Arkan dan Keira saling pandang. Mereka menahan tawa.
"Ra, denger enggak? Satu pulau. Saingan berat nih," bisik Arkan.
Keira menyikut lengan Arkan. "Jangan diladenin. Makan aja."
Tapi Arkan Zayden pantang kalah gengsi. Jiwa kompetitifnya meronta-ronta melihat ada orang yang lebih sombong darinya. Arkan tiba-tiba memanggil pelayan dengan lambaian tangan yang elegan.
"Mas, tolong bawakan menu termahal di sini. Apa aja. Saya enggak peduli harganya. Dan tolong wine tahun tertua yang kalian punya. Kalau ada yang dari zaman Majapahit, keluarkan saja," kata Arkan dengan suara yang sengaja dikeraskan agar meja sebelah dengar.
Pelayan itu terlihat bingung tapi mengangguk sopan. "Baik, Pak. Kami punya Lobster Bakar Jimbaran Spesial dan Wine impor tahun 1990."
"Oke, bawakan dua porsi lobsternya. Jangan lupa lilinnya ditambahin biar makin silau," perintah Arkan.
Pasangan di meja sebelah langsung menoleh. Si pria menatap Arkan dengan tatapan menantang.
"Wah, Masnya pesen lobster juga? Kebetulan saya juga pesen itu. Tapi saya minta yang ukurannya jumbo ya Mas Pelayan. Yang paling gede di laut," sela pria itu tak mau kalah.
Arkan tersenyum miring. "Mas Pelayan, punya saya tolong lobsternya yang rajanya ya. Yang punya kerajaan di laut. Ukurannya harus lebih gede dari piring," balas Arkan.
Keira memijat pelipisnya. Makan malam romantis berubah menjadi ajang pamer kekayaan.
"Arkan, cukup. Malu tau. Lobster ya lobster aja. Enggak usah bawa-bawa kerajaan laut. Lo kira Aquaman," bisik Keira tajam.
"Ini soal harga diri, Ra. Dia duluan yang mancing. Liat tuh mukanya songong banget," bisik Arkan balik.

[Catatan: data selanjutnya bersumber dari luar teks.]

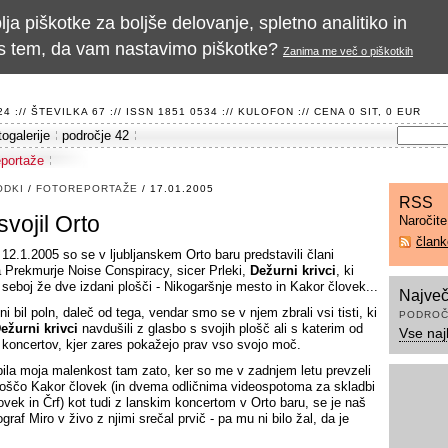
a piškotke za boljše delovanje, spletno analitiko in
te s tem, da vam nastavimo piškotke?
Zanima me več o piškotkih
 :// ŠTEVILKA 67 :// ISSN 1851 0534 ://
KULOFON
:// CENA 0 SIT, 0 EUR
togalerije
področje 42
eportaže
ODKI
/
FOTOREPORTAŽE
/ 17.01.2005
RSS
svojil Orto
Naročit
član
 12.1.2005 so se v ljubljanskem Orto baru predstavili člani
a Prekmurje Noise Conspiracy, sicer Prleki,
Dežurni krivci
, ki
 seboj že dve izdani plošči - Nikogaršnje mesto in Kakor človek...
Največ
ni bil poln, daleč od tega, vendar smo se v njem zbrali vsi tisti, ki
PODROČ
ežurni krivci
navdušili z glasbo s svojih plošč ali s katerim od
Vse naj
h koncertov, kjer zares pokažejo prav vso svojo moč.
 bila moja malenkost tam zato, ker so me v zadnjem letu prevzeli
loščo Kakor človek (in dvema odličnima videospotoma za skladbi
ovek in Črf) kot tudi z lanskim koncertom v Orto baru, se je naš
ograf Miro v živo z njimi srečal prvič - pa mu ni bilo žal, da je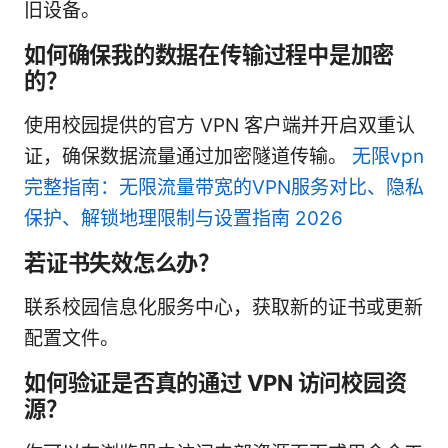
旧设备。
如何确保我的数据在传输过程中是加密
的？
使用校园提供的官方 VPN 客户端并开启双重认
证，确保数据流量通过加密隧道传输。
无限vpn
完整指南：无限流量带宽的VPN服务对比、隐私
保护、解锁地理限制与设置指南 2026
若证书失效怎么办？
联系校园信息化服务中心，获取新的证书或更新
配置文件。
如何验证是否真的通过 VPN 访问校园资
源？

Tak lama kemudian, pesanan datang. Dua piring besar berisi lobster bakar tersaji di meja Arkan. Ukurannya memang besar. Si pria di meja sebelah melirik dengan iri karena lobsternya ternyata sedikit lebih kecil.
Arkan tersenyum puas penuh kemenangan. Dia mengambil pisau dan garpu.

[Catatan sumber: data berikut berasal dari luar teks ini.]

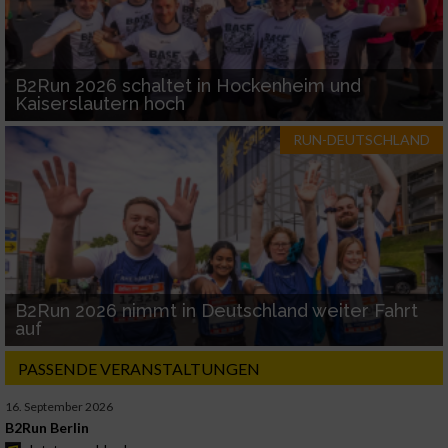
B2Run 2026 schaltet in Hockenheim und
Kaiserslautern hoch
RUN-DEUTSCHLAND
B2Run 2026 nimmt in Deutschland weiter Fahrt
auf
PASSENDE VERANSTALTUNGEN
16. September 2026
B2Run Berlin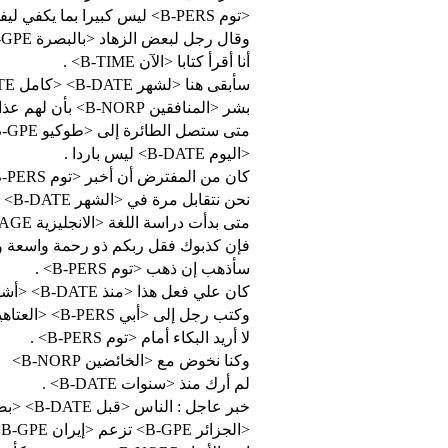
<توم B-PERS> ليس كبيرا بما يكفي ليفهم هذا .
وقال رجل لبعض الزهاد <بالبصرة B-GPE>
أنا أقرأ كتابا <الآن B-TIME> .
سأبقى هنا <لشهر B-DATE> <كامل I-DATE> .
بشر <المنافقين B-NORP> بأن لهم عذابا أليما
متى ستصل الطائرة إلى <طوكيو B-GPE> ؟
<اليوم B-DATE> ليس باردا .
كان من المفترض أن أخبر <توم B-PERS> أين عليه الذهاب .
نحن نتقابل مرة في <الشهر B-DATE>
متى بدأت دراسة اللغة <الانجليزية B-LANGUAGE> ؟
فإن كذبوك فقل ربكم ذو رحمة واسع B-NORP>
سأذهب إن ذهب <توم B-PERS> .
كان علي فعل هذا <منذ B-DATE> <أشهر I-DATE> <خلت I-DATE> .
وكتب رجل إلى <أبي B-PERS> <العتاهية I-PERS> رحمه الله
لا أريد البكاء أمام <توم B-PERS> .
وكنا نخوض مع <الخائضين B-NORP>
لم أرك منذ <سنوات B-DATE> .
خبر عاجل : الناس <قبل B-DATE> <بضع I-DATE> <مئات I-DATE> <من I-DATE> <السنين I-DATE> لم يتكلموا كما نتكلم <الآن B-TIME> .
<الجزائر B-GPE> تزعم <إيران B-GPE> .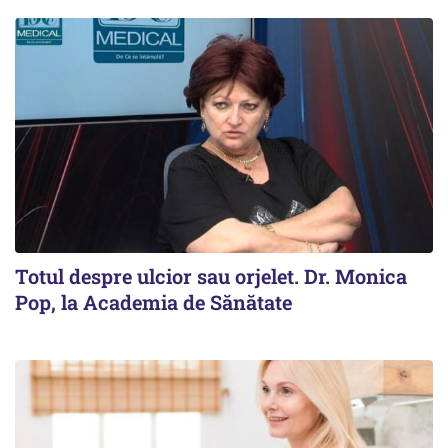
Totul despre ulcior sau orjelet. Dr. Monica
Pop, la Academia de Sănătate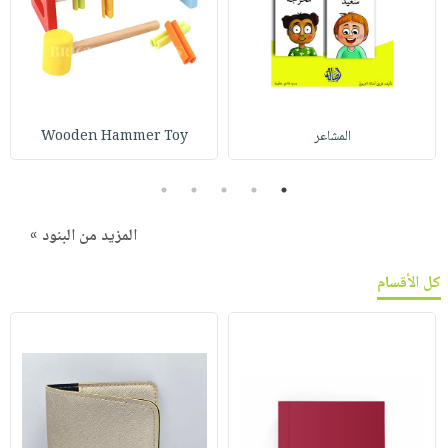
المشاعر
Wooden Hammer Toy
5
4
3
2
1
المزيد من البنود »
كل الأقسام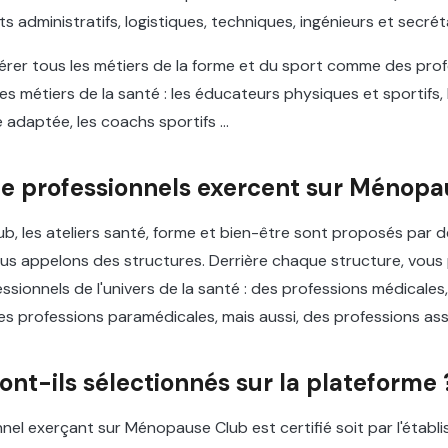
s administratifs, logistiques, techniques, ingénieurs et secrét
idérer tous les métiers de la forme et du sport comme des prof
es métiers de la santé : les éducateurs physiques et sportifs,
e adaptée, les coachs sportifs …
e professionnels exercent sur Ménopa
, les ateliers santé, forme et bien-être sont proposés par d
ous appelons des structures. Derrière chaque structure, vous
ssionnels de l'univers de la santé : des professions médicales
es professions paramédicales, mais aussi, des professions assi
t-ils sélectionnés sur la plateforme 
el exerçant sur Ménopause Club est certifié soit par l'établ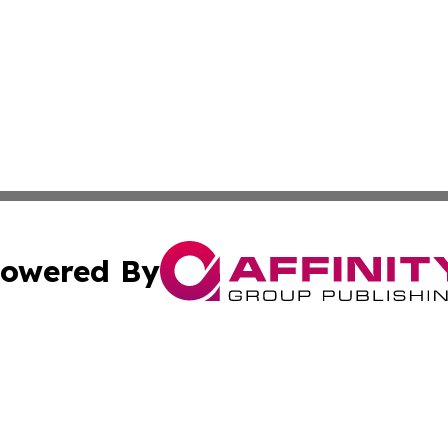
owered By
ubmit Press Release
Terms & Conditions
Copyright/DMCA
Inc. dba Affinity Group Publishing & Reunion Industry Bri
Cookie Settings / Your Privacy Choices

"Ayo makan, Sayang. Liat nih, suami kamu jago mengupas lobster," kata Arkan dengan suara keras.
Arkan mencoba memotong cangkang lobster yang keras itu. Namun karena terlalu bersemangat ingin pamer, pisau Arkan meleset.
Potongan cangkang lobster yang cukup besar terpelanting terbang ke udara, melayang indah melewati meja, dan mendarat tepat di dalam gelas wine milik wanita di meja sebelah.

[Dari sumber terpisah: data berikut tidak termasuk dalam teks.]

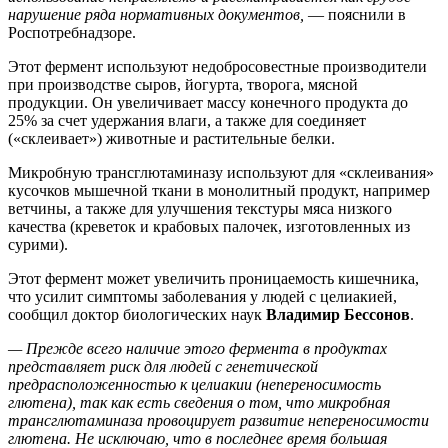
нарушение ряда нормативных документов,
— пояснили в
Роспотребнадзоре.
Этот фермент используют недобросовестные производители
при производстве сыров, йогурта, творога, мясной
продукции. Он увеличивает массу конечного продукта до
25% за счет удержания влаги, а также для соединяет
(«склеивает») животные и растительные белки.
Микробную трансглютаминазу используют для «склеивания»
кусочков мышечной ткани в монолитный продукт, например
ветчины, а также для улучшения текстуры мяса низкого
качества (креветок и крабовых палочек, изготовленных из
сурими).
Этот фермент может увеличить проницаемость кишечника,
что усилит симптомы заболевания у людей с целиакией,
сообщил доктор биологических наук
Владимир Бессонов
.
— Прежде всего наличие этого фермента в продуктах
представляет риск для людей с генетической
предрасположенностью к целиакии (непереносимость
глютена), так как есть сведения о том, что микробная
трансглютаминаза провоцирует развитие непереносимости
глютена. Не исключаю, что в последнее время большая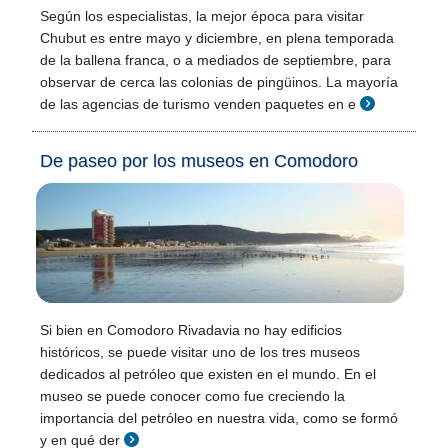
Según los especialistas, la mejor época para visitar
Chubut es entre mayo y diciembre, en plena temporada
de la ballena franca, o a mediados de septiembre, para
observar de cerca las colonias de pingüinos. La mayoría
de las agencias de turismo venden paquetes en e
De paseo por los museos en Comodoro
Si bien en Comodoro Rivadavia no hay edificios
históricos, se puede visitar uno de los tres museos
dedicados al petróleo que existen en el mundo. En el
museo se puede conocer como fue creciendo la
importancia del petróleo en nuestra vida, como se formó
y en qué der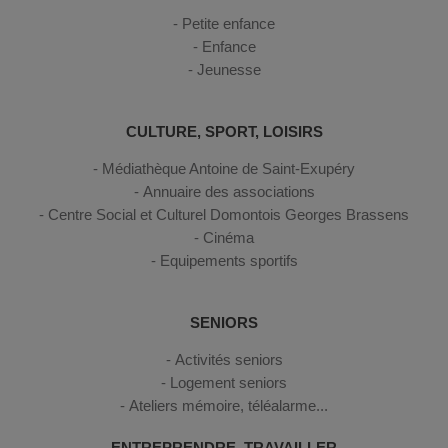
Petite enfance
Enfance
Jeunesse
CULTURE, SPORT, LOISIRS
Médiathèque Antoine de Saint-Exupéry
Annuaire des associations
Centre Social et Culturel Domontois Georges Brassens
Cinéma
Equipements sportifs
SENIORS
Activités seniors
Logement seniors
Ateliers mémoire, téléalarme...
ENTREPRENDRE, TRAVAILLER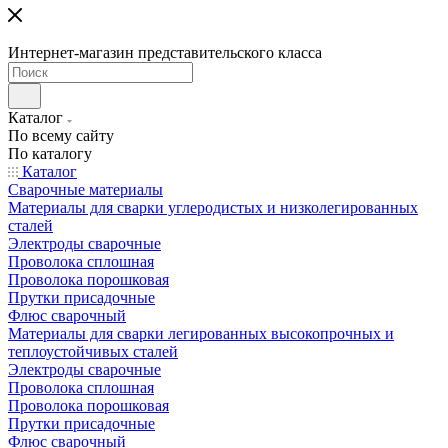
Интернет-магазин представительского класса
Каталог
По всему сайту
По каталогу
Каталог
Сварочные материалы
Материалы для сварки углеродистых и низколегированных
сталей
Электроды сварочные
Проволока сплошная
Проволока порошковая
Прутки присадочные
Флюс сварочный
Материалы для сварки легированных высокопрочных и
теплоустойчивых сталей
Электроды сварочные
Проволока сплошная
Проволока порошковая
Прутки присадочные
Флюс сварочный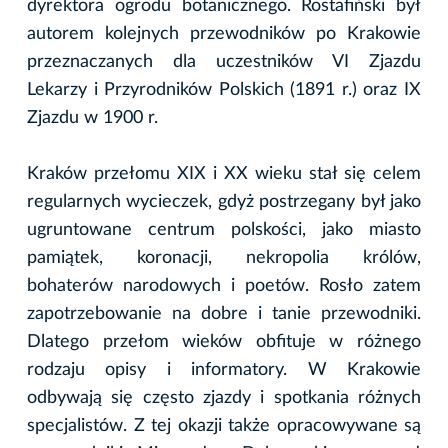
dyrektora ogrodu botanicznego. Rostafiński był
autorem kolejnych przewodników po Krakowie
przeznaczanych dla uczestników VI Zjazdu
Lekarzy i Przyrodników Polskich (1891 r.) oraz IX
Zjazdu w 1900 r.
Kraków przełomu XIX i XX wieku stał się celem
regularnych wycieczek, gdyż postrzegany był jako
ugruntowane centrum polskości, jako miasto
pamiątek, koronacji, nekropolia królów,
bohaterów narodowych i poetów. Rosło zatem
zapotrzebowanie na dobre i tanie przewodniki.
Dlatego przełom wieków obfituje w różnego
rodzaju opisy i informatory. W Krakowie
odbywają się często zjazdy i spotkania różnych
specjalistów. Z tej okazji także opracowywane są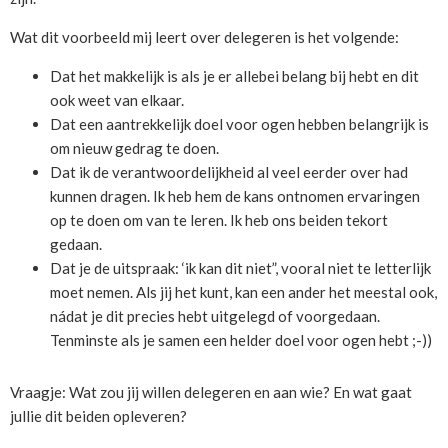
Wat dit voorbeeld mij leert over delegeren is het volgende:
Dat het makkelijk is als je er allebei belang bij hebt en dit
ook weet van elkaar.
Dat een aantrekkelijk doel voor ogen hebben belangrijk is
om nieuw gedrag te doen.
Dat ik de verantwoordelijkheid al veel eerder over had
kunnen dragen. Ik heb hem de kans ontnomen ervaringen
op te doen om van te leren. Ik heb ons beiden tekort
gedaan.
Dat je de uitspraak: ‘ik kan dit niet”, vooral niet te letterlijk
moet nemen. Als jij het kunt, kan een ander het meestal ook,
nádat je dit precies hebt uitgelegd of voorgedaan.
Tenminste als je samen een helder doel voor ogen hebt ;-))
Vraagje: Wat zou jij willen delegeren en aan wie? En wat gaat
jullie dit beiden opleveren?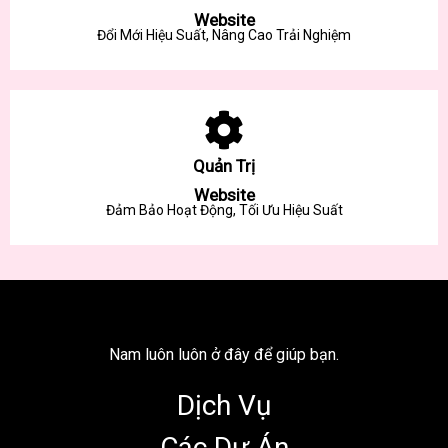
Website
Đổi Mới Hiệu Suất, Nâng Cao Trải Nghiệm
Quản Trị
Website
Đảm Bảo Hoạt Động, Tối Ưu Hiệu Suất
Nam luôn luôn ở đây để giúp bạn.
Dịch Vụ
Các Dự Án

Cairan merah wine itu muncrat membasahi gaun merah wanita itu.
Suasana hening seketika.
Wanita itu menjerit histeris. "AAAA! GAUN AKU! INI GAUN MAHAL!"
Pria pasangannya langsung berdiri dan menggebrak meja. "Heh! Maksud lo apa lempar sampah ke gelas cewek gue? Lo ngajak ribut?"
Wajah Arkan pucat pasi. Keira menutup wajahnya dengan tangan. Bencana.
"Ma-maaf Mas. Mbak. Sumpah enggak sengaja. Lobsternya licin. Mungkin dia masih hidup dan mau loncat," Arkan mencoba melucu di saat yang sangat tidak tepat.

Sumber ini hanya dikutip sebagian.